Urgent: vague de libérations de personnes arrêtées suite aux atrocités à N'Zérékoré…

Violences du 22 mars à N'Zérékoré
Des personnes arrêtées en marge des violences du 22 mars à Nzérékoré
Des personnes arrêtées en marge des violences du 22 mars à Nzérékoré

NZEREKORE- C'est sans doute l'un des dossiers judiciaires le plus sensible du moment et qui embarrassait le pouvoir d'Alpha Condé. Il s'agit du dossier des détenus de Kankan. Après moult tractations et de manifestations, le pouvoir a cédé un peu, en acceptant de libérer l'écrasante majorité des personnes arrêtées, alors que leurs familles ruminaient leur colère. En parlant d'une justice à géométrie variable. 

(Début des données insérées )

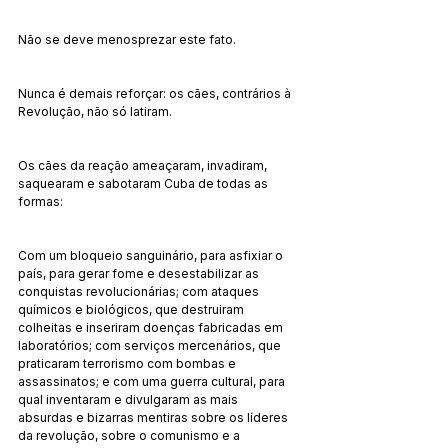
Não se deve menosprezar este fato.
Nunca é demais reforçar: os cães, contrários à 
Revolução, não só latiram.
Os cães da reação ameaçaram, invadiram, 
saquearam e sabotaram Cuba de todas as 
formas:
Com um bloqueio sanguinário, para asfixiar o 
país, para gerar fome e desestabilizar as 
conquistas revolucionárias; com ataques 
químicos e biológicos, que destruiram 
colheitas e inseriram doenças fabricadas em 
laboratórios; com serviços mercenários, que 
praticaram terrorismo com bombas e 
assassinatos; e com uma guerra cultural, para 
qual inventaram e divulgaram as mais 
absurdas e bizarras mentiras sobre os líderes 
da revolução, sobre o comunismo e a 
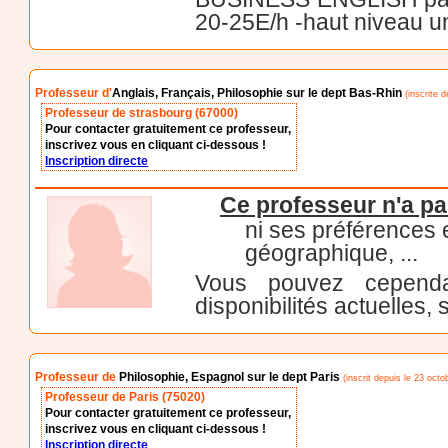
20-25E/h -haut niveau u
Professeur d'
Anglais, Français, Philosophie sur le dept Bas-Rhin
(inscrite 
Professeur de strasbourg (67000)
Pour contacter gratuitement ce professeur,
inscrivez vous en cliquant ci-dessous !
Inscription directe
Ce professeur n'a pa
ni ses préférences
géographique, ...
Vous pouvez cependa
disponibilités actuelles, 
Professeur de
Philosophie, Espagnol sur le dept Paris
(inscrit depuis le 23 octo
Professeur de Paris (75020)
Pour contacter gratuitement ce professeur,
inscrivez vous en cliquant ci-dessous !
Inscription directe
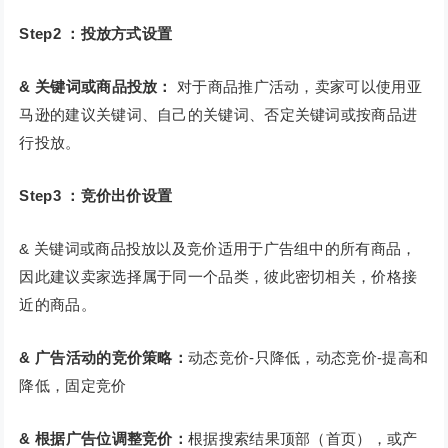
Step2 ：投放方式设置
& 关键词或商品投放：
对于商品推广活动，卖家可以使用亚
马逊的建议关键词、自己的关键词、否定关键词或按商品进
行投放。
Step3 ：竞价出价设置
& 关键词或商品投放以及竞价适用于广告组中的所有商品，
因此建议卖家选择属于同一个品类，彼此密切相关，价格接
近的商品。
& 广告活动的竞价策略：
动态竞价-只降低，动态竞价-提高和
降低，固定竞价
& 根据广告位调整竞价：
根据搜索结果顶部（首页），或产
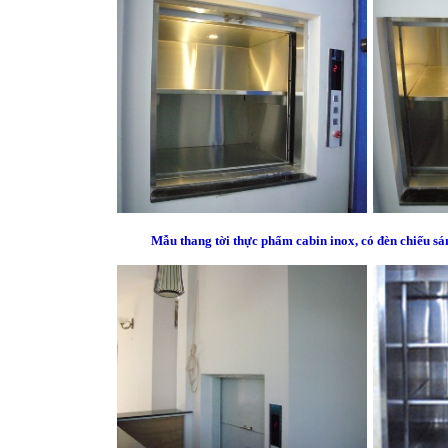
Mẫu thang tời thực phẩm cabin inox, có đèn chiếu s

Plusieurs personnes arrêtées et détenues à Kankan, suite aux violences à caractère communautaire qui ont déchiré la ville de Nzérékoré le 22 mars dernier ont été libérées ce lundi 28 septembre 2020. Parmi les 43 détenus, 35 ont recouvré leur liberté.

C’est une délégation conduite par le doyen Amadou Togba, président des sages de la Guinée forestière et de certains membres du collège des sages de Nzérékoré qui a effectué le déplacement pour cette libération.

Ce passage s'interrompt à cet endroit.